When facts are not available to ground people in reality, myths often grow to take their place, and the Beatles were surely among the most mythologized figures of their era -- or any other era, for that matter. It seemed like nothing the band did -- from musical experimention to drug use, from public outspokenness to exploring Eastern spirituality - could dispel the myth of the Beatles as the cuddly Fab Four, cute young boys whom even parents on the other side of the generational divide could love.

And in a certain sense, The Beatles Anthology perpetuates that myth as well. Not because anything in it is factually wrong or that important parts of the band's story are missing. For the most part, the book is responsible -- even a bit dutiful -- to rendering the history as we know it. But that's the problem. You would think a book like this would only be worth doing if it told some truths -- good or bad -- that had not already seen the light of day. But McCartney, Harrison and Starr still speak with the caution of people who feel they have something to protect. You could say -- and I would agree -- that they have a right to their privacy. But then don't write a book. It's sad -- and sadly unavoidable -- to think that they still believe they need to protect the myth of the Beatles.

The ferocious energy that drives Lennon Remembers could not be more opposed to the breezy reminiscences of The Beatles Anthology. Gripped by the fierce emotional demands of the primal scream therapy he and Yoko Ono were undergoing at the time, Lennon revenges every anger, every slight, every insult he experienced as a member of the moptops. In the searing exchange that lends the book its title, Lennon tells Wenner, "One has to completely humiliate oneself to be what the Beatles were, and that's what I resent. I did it, but I didn't know, I didn't foresee that, it just happened bit by bit til this complete craziness is surrounding you. And you're doing exactly what you don't want to do with people you can't stand -- the people you hated when you were ten. And that's what I'm saying in this album [Plastic Ono Band], I'm saying, 'I remember what it's all about now, you fuckers, fuck you all.' That's what I'm saying, 'Fuck you all. You don't get me twice!'"

It is a function of Lennon's intrinsic honesty that he doesn't come out unscathed from his own interview. At times his dismantling of the Beatles myth is so total that he seems to believe there was nothing good about the band or his relationship with its other members. He can seem mean-spirited and judgmental. He slings the word "fag" around with impunity, notably when making fun of Mick Jagger's "fag dancing." And the most disturbing section comes when he's discussing the Beatles' byzantine business problems. McCartney wanted Linda Eastman's father, John Eastman, a noted New York lawyer, to sort the issues out, while Lennon backed Allen Klein, who also handled the Rolling Stones.
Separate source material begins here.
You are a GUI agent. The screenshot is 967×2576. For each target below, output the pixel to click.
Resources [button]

After first pointing out that Eastman had changed his family name and "we all know Eastman's name is Epstein," Lennon again lets his temper flare, "They're fuckin' bastards, they're -- Eastman's a WASP Jew, man! And that's the worst kind of Jew on earth, that's the worst kind of WASP too -- he's a WASP Jew, can you imagine it!"
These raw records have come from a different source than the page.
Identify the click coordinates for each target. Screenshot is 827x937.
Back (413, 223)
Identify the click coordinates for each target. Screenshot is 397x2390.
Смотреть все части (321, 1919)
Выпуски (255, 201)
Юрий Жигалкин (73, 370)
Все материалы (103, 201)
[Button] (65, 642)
Can you "imagine" it, indeed -- the word choice is ironically telling. Those are hardly the words of the man who has become, since his death, a kind of saint of tolerance and world peace. In many ways, Lennon is just as suffused in myth as the Beatles. But Lennon Remembers goes a long way towards restoring reality to a fantasy world that persists to this day. And there is still nothing to rival this interview in the annals of rock journalism -- it has lost none of its power to shock. In these oversensationalized and strangely desensitized times, that's saying something.